In our second experiment, we found that highlighting the substance name and dosage information improved reaction time and reduced errors. In contrast, displaying key information in a predictable place on the packages did not seem to be as important as highlighting it. This finding is in accordance with the Gerhart et al. (2015) study, wherein dosage strength was highlighted in a similar way as in our experiment. It is plausible that giving a prominent place to substance name and dose with a band of high-contrast color might be the key to better recognition of active substance in medications. We did not include elderly users in this experiment and therefore cannot rule out the possibility that the substance name placement might be more important for this group. Given the general effect of age, further studies of medication packaging design should include elderly users.
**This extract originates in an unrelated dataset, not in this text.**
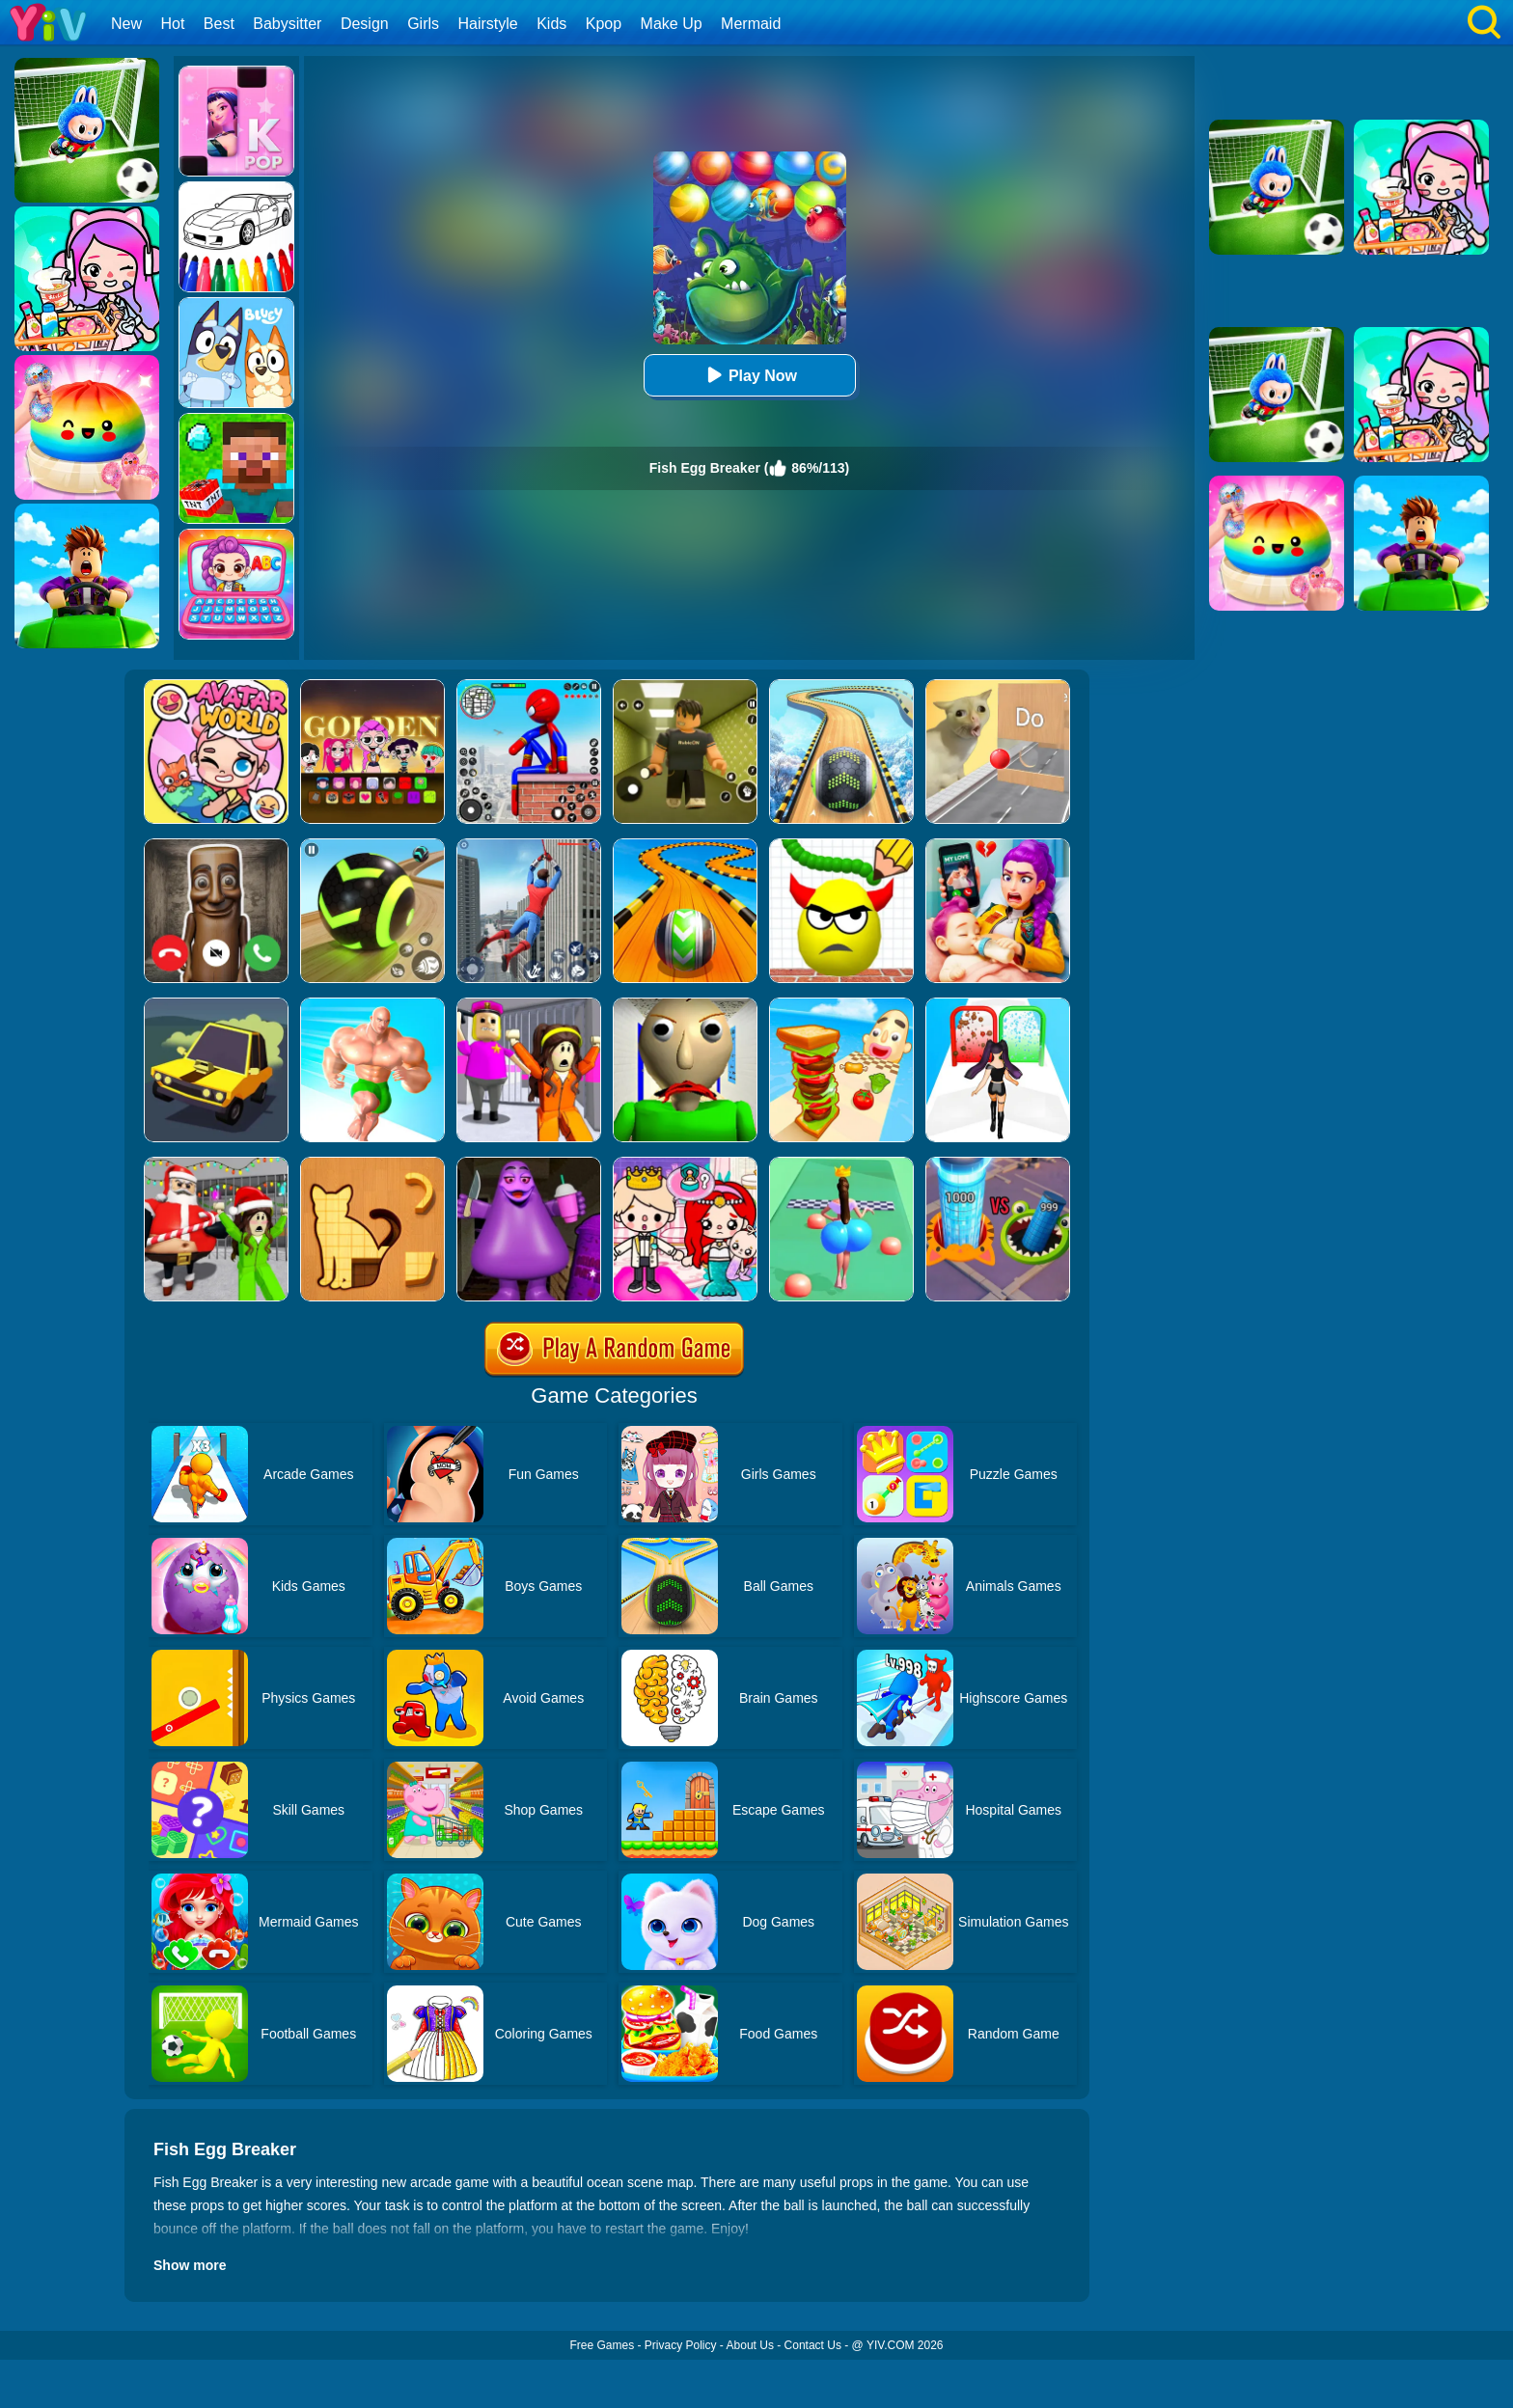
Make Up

Age is a major concern for usage of OTC medications. As Mira, Guilabert, et al. (2015) point out, older patients’ age means poorer cognitive states, greater number of medicines used, and increase in errors made. Our findings point in the same direction. Even corrected for age-related task effects, the elderly users were significantly more prone to error. The package redesign reduced performance differences between elderly and young users significantly. Because elderly use more strategies to perform the MRT (Dror et al., 2005), highlighting key information may better support more global strategies associated with age. To further investigate these assumptions, controlled field trials need to be preformed. The combination of field and laboratory experiments allows translation of sound human factors principles to evidence-based guidance (Estock et al., 2015).

Conclusion

A redesign of generic medication packages decreased recognition errors. The most prominent improvement occurred when users might be predisposed to believe that the packages contained two different substances when in fact they contained the same substance. The key factor in the redesigned packages was the highlighting of active substance name and dose on medication packages on a high-contrast background. These findings are consistent with design principles that guide perceptual recognition. The present study provides important insights into the understanding of the perceptual aspects of medication package design and suggests that minor changes in packaging design significantly improves users’ ability to determine whether or not two different drugs contain the same active ingredient. Ecological field trials can provide insight into the importance of the suggested design changes relative to other causes of medication error.

Key Points

Elderly users make more mistakes recognizing generic medication than young users.

The most prominent error was to wrongly assume that the matched and sample packages contained different substances (elderly, 55%, and young, 35%) when in fact they contained the same substance.

Color confusion increased this type of error to 68% (elderly) and 43% (young) when package coloring indicated different medications.

Redesign of packages with highlighted substance name on a high-contrast box or band significantly reduced this type of error.